We have a larger 8" PVC sub-surface drainage system that was installed by previous home owners that was tied into the storm sewer and with approrpriate permits. There are a few downspouts from my house and this neighbor that tie into it along with a few surface drains on the other end of my property.

So, you think I should cover up that drain and be on my way? I was primarily concerned about water trickling into the foundation through the drain and potentially pushing silt into my downspout drain line...thanks again.


----------



## AllanJ (Nov 24, 2007)

The surface ditch around the perimeter of your foundation and also roof downspouts should not be tied into a subsurface perimeter drain system (if any) where the surface water can fill the latter system. Also not into a septic system.

If it is usual and customary for downspouts to be tied into a lateral (feeder, usually underground) that goes into a city storm drain system, the perimeter ditch may also be routed there provided that the water does not catch in an underground perimeter drain system on the way down.

Water should not be ponding up against your house; if that happens you need to regrade things.

The small river that wraps down from your neighbor's needs to be rerouted, perhaps by construction of a "French drain" or swale on the property line.

* French drain (named after a country) -- Surface ditch or swale usually around the perimeter of a building. French drain (named after a person) -- Subsurface pipe (aka weeping tile) system usually around the perimeter of the foundation, either inside or outside, just below basement floor level.


----------



## handy man88 (Jan 23, 2007)

The first question is "where is the property line?"

The first suggestion is "don't tie in your gutter downspouts to the drain unless the drain is a 10" diameter pipe.

If you can, I would dig a trench just in front of the footer of the retaining wall. That's where all the water is coming from. In this trench, I would put down gravel and then either corrugated piping with holes or pvc pipe with holes with a mesh screen over this and then more gravel. 

I lieu of this, I would put down several catch basins. 

Make sure the grade of the yard is towards this french drain. 

I would then run a dedicated pipe for your gutter downspouts.

Also, I would put a window well around that basement window and put a window well cover over it.


----------



## appleman01 (Mar 19, 2010)

All the gutter downspouts are already tied to an 8" drain that ties to the storm sewer. This new french drain will not carry ANY downspout water as this drain is upstream from all downspouts.
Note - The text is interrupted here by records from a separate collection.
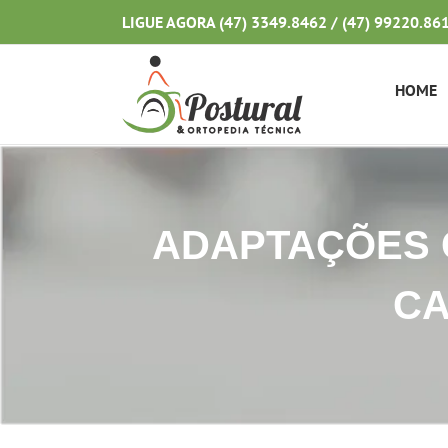
Ir
LIGUE AGORA (47) 3349.8462 / (47) 99220.86
para
o
conteúdo
HOME
ADAPTAÇÕES 
CA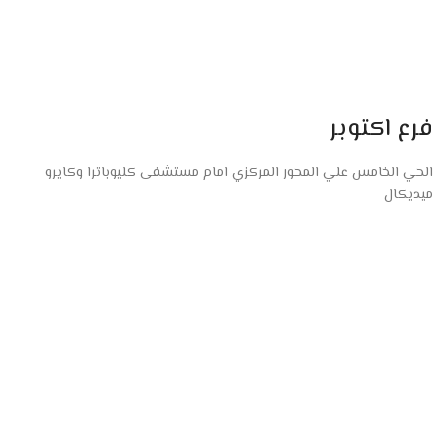
فرع اكتوبر
الحي الخامس علي المحور المركزي امام مستشفى كليوباترا وكايرو
ميديكال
I can let this new french drain outlet to daylight or tie it to the highest upstream downspout inlet into the 8" drain.

My property ends about 1-2 feet in front of this retaining wall. The river would have been closer to my house but I put a temporary berm in front of the ivy bed that used to span this entire area from my foundation. thanks again!


----------



## handy man88 (Jan 23, 2007)

I would also recommend pulling out those trees by your gutter before they get too big. That'll also allow grass to grow there.


----------



## AllanJ (Nov 24, 2007)

If you regraded the land to put a swale extending for many feet along the propertyh line, where would the river go?


----------



## handy man88 (Jan 23, 2007)

There seems to be a decent looking slope on the sunny side of the house.

It may be a good idea to put down a dry river bed.


----------



## appleman01 (Mar 19, 2010)

There is a good slope to the rear of the yard. I do have a dry creek bed in the rear that runs into the storm sewer where this water will ultimately end up. There are a few catch basins in the swale of the rear yard as well, tied to 8" PVC about 3-4ft below grade. Just wondering if I should try to capture this water and push it below grade into existing PVC I have below grade or run it on the surface....

thanks.


----------